When it comes to bird deaths, wind energy is repeatedly put into the pillory in the public discussion. Other factors play a much greater role, but at most times, they are not taken into serious consideration. A simple view from the window might help to change that though…

It is not to be dismissed and it happens again and again: birds are getting lost in wind power plants and killed. Wind turbines are therefore often called "bird-shredders" by wind energy opponents and, in their view, should be banned. Apart from the obvious polemic, however, the proportionality of the criticism is to be questioned when figures are compared.

Overall, it is very difficult to obtain reliable figures on this issue, since not all dead birds are entering the statistics. The carcasses are often eaten by other animals or decayed somewhere in the high grass in the vicinity of the plants without ever being found, according to the BUND, a German environmental organisation.

It is possible though to reduce the number of bird deaths by different measures as early as the planning stage of the facilities: The measures range from appropriate distances to flight routes and nesting sites to the temporary shutdown of  turbines in periods of particularly high bird flight.

Accurate numbers are difficult to collect

In Germany, it is estimated that between 10,000 and 200,000 birds are killed in wind turbines every year, depending which estimation you believe. At first sight, these figures appear to be very high, but the number has to be put in relation to the installed wind turbines: at the end of 2016 there were over 27,000 wind turbines in Germany, according to German wind energy industry association BWE. Thus, on the average, assuming the highest estimate, there were seven dead birds per year and plant.

Habitat in danger

On the list of causes for bird deaths, however, wind power plants are not particularly far ahead. At the very top, the destruction of the birds' habitat is found. Intensive agriculture, clearing of forests and the impregnation of green areas lead to fewer breeding grounds and a dramatic decline, for example, of insects, one of the main foodstuffs of the animals.

In the end, climate change plays an increasingly important role, as a recent study by a team of scientists around James Watson of the School of Earth and Environmental Sciences at the University of Queensland in Australia and Michela Pacifici of Sapienza University in Rome has shown in the magazine Nature Climate Change. According to an analysis of 130 studies, almost 700 species of birds and mammals show negative reactions due to higher temperatures and other changes in the ecosystems as well as in long-term weather.

Man-made problem

And yet another immediate intervention of humans in the habitat of birds plays a crucial role for their massive dying: bird strike on glass. According to estimates by the BUND, 90 million birds per year die at glass façades and windowpanes, including at least 18 million in Germany (see to the right: façade with lots of glass from Hotel Bremerhaven, photo: Katrin Radtke). This means that in one day (!) more birds are killed on glass than in a whole year on Germany's wind power turbines.

But this topic has so far been quite neglected in Germany.
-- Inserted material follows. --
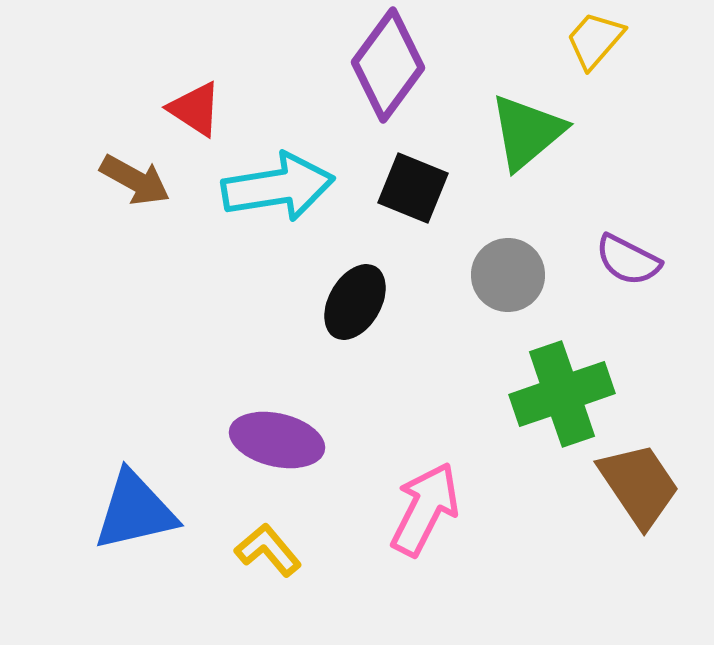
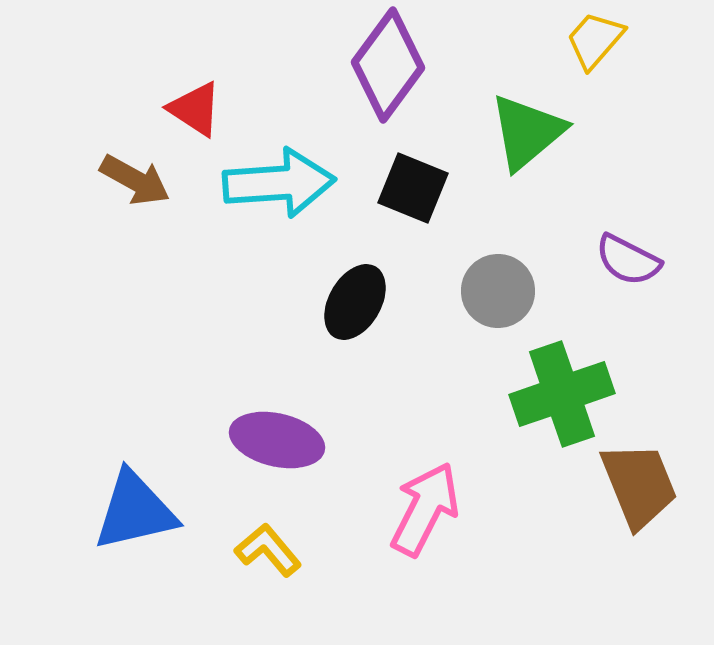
cyan arrow: moved 1 px right, 4 px up; rotated 5 degrees clockwise
gray circle: moved 10 px left, 16 px down
brown trapezoid: rotated 12 degrees clockwise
In public discussions, this figure has hardly played a role, although there are also enough possibilities to curb this problem. Other countries are already there: in Austria, for example, there is a standard for testing glass with regard to the classification as bird protection glass. In the US and Canada, this problem has also been recognized for a long time, and many municipalities have set up their own regulations regarding bird strike on glass.

"Glass kills nonspecifically, so potentially all bird species are in danger, because it is installed in almost every height. It kills birds regardless of type, age, gender and time. This is confirmed by US studies. One can say, of course, that birds, which often occur ("common species") are also more often affected, birds that rarely occur not so often, which, however, only considers the overall existing number of all birds. Many ornithological stations regularly have glass victims from all sorts of different species: birds of prey, woodpeckers (even very often), songbirds, woodcockpipes, migratory birds,... simply everything... right up to a stork with the collision even being recorded live on camera,” says Dr. Judith Förster, director of the 'Avoidance of bird strike on glass' project by the BUND NRW. The actual number of dead birds has also been considered much higher, because in addition to the immediate victims, young birds in nests will not be catered for any more when the parent birds have died.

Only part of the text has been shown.